What you return should be the lines from the first line of the records below through the line holding "Terms of Use (766, 454)", unchanged.

GIVEN RECORDS: Begin

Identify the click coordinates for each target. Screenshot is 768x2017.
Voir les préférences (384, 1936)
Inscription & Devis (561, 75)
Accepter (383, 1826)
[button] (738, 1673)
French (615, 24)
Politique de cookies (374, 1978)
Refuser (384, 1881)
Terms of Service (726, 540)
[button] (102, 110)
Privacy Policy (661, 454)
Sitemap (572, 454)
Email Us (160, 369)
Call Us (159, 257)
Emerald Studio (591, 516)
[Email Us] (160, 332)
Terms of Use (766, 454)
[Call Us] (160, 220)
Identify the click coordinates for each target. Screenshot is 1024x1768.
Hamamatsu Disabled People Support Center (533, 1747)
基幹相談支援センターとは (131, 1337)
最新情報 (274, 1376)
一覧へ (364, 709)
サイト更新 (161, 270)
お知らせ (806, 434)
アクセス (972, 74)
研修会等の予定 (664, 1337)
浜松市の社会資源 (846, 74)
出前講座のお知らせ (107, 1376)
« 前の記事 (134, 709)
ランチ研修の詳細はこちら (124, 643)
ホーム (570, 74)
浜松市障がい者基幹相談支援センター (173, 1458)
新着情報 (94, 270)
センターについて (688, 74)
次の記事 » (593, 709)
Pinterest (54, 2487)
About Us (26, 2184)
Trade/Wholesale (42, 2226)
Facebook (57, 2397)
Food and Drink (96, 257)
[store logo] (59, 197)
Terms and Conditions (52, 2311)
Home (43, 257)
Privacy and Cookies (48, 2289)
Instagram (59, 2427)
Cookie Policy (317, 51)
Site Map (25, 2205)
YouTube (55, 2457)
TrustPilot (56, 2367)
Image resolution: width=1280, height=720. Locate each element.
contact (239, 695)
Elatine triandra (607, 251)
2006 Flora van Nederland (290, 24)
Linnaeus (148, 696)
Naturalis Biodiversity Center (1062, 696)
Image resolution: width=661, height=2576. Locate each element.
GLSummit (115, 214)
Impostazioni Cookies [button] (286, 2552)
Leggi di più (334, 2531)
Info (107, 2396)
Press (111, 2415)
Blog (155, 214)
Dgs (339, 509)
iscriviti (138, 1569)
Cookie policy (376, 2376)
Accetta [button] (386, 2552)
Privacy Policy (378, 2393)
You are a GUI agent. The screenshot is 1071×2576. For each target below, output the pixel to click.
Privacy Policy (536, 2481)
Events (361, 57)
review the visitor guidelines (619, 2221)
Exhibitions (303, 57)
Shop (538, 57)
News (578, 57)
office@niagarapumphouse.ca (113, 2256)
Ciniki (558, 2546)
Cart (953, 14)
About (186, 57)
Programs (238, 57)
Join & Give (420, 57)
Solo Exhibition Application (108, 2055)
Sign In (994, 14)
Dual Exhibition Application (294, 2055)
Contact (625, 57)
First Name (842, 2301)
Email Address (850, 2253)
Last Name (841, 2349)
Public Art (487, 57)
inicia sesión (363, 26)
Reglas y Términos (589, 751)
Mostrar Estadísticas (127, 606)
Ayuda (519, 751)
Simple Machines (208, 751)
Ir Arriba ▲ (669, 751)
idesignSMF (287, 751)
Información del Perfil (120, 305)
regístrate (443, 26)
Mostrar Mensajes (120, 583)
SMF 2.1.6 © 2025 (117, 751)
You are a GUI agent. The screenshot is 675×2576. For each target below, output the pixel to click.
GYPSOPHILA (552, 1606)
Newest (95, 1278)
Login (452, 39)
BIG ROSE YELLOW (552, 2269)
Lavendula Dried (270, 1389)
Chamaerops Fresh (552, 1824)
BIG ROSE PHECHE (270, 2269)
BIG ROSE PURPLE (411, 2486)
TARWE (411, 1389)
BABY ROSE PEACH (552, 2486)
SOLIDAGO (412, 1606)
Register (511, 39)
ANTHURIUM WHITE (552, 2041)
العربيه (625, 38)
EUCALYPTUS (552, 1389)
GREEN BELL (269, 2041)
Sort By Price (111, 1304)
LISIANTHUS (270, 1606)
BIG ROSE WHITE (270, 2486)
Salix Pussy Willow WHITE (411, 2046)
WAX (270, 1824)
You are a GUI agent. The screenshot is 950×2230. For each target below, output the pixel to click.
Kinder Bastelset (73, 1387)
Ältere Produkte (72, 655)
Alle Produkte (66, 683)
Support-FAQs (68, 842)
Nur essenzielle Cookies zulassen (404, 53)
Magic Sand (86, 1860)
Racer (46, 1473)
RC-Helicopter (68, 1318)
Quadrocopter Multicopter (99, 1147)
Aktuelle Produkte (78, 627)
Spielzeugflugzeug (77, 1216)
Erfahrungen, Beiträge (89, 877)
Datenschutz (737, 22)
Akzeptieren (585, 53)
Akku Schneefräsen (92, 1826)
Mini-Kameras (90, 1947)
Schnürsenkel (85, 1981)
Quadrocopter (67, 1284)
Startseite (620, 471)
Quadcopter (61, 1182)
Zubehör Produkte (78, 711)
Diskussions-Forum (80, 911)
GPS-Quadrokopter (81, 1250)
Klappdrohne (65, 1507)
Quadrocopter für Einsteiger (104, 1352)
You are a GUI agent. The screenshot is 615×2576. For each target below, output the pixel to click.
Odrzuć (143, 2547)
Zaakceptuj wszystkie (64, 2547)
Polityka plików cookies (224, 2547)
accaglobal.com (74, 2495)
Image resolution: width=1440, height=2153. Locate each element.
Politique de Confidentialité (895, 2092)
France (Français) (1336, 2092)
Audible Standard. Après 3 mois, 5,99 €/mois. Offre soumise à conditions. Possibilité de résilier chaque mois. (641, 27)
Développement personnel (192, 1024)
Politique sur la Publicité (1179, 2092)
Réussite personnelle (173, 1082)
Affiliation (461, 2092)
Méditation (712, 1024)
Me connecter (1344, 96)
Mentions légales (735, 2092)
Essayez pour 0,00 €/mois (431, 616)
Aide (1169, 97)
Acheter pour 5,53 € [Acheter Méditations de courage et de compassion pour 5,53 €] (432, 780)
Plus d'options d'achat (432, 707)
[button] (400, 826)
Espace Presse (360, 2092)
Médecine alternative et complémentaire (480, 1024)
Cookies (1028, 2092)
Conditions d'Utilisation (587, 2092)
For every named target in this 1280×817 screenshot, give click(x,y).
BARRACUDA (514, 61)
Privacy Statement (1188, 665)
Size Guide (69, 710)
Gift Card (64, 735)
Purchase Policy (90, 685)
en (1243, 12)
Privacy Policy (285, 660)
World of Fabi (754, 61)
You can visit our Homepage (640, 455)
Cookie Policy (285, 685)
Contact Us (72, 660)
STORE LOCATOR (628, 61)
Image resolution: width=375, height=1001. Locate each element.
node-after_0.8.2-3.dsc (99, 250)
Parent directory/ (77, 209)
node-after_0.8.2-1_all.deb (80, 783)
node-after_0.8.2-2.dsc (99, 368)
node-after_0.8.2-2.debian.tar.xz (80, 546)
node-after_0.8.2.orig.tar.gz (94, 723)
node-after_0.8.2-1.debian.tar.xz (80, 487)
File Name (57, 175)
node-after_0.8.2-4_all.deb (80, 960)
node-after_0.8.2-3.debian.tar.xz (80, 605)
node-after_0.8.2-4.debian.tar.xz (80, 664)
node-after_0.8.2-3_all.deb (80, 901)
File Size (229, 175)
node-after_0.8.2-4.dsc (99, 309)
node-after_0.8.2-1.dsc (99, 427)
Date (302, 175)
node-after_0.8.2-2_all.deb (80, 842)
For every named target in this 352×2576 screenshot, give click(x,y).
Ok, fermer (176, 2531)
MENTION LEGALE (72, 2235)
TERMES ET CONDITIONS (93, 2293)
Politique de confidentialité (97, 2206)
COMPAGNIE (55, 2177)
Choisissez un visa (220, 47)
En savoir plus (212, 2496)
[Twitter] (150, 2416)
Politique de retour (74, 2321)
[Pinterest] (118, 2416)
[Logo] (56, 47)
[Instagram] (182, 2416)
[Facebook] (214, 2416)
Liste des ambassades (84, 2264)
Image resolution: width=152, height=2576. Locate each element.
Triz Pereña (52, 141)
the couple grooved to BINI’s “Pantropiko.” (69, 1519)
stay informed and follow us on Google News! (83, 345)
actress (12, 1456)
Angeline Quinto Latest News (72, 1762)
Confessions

GIVEN RECORDS: End

## SOLUTION
Identify the click coordinates for each target. Screenshot is 768x2017.
Voir les préférences (384, 1936)
Inscription & Devis (561, 75)
Accepter (383, 1826)
[button] (738, 1673)
French (615, 24)
Politique de cookies (374, 1978)
Refuser (384, 1881)
Terms of Service (726, 540)
[button] (102, 110)
Privacy Policy (661, 454)
Sitemap (572, 454)
Email Us (160, 369)
Call Us (159, 257)
Emerald Studio (591, 516)
[Email Us] (160, 332)
Terms of Use (766, 454)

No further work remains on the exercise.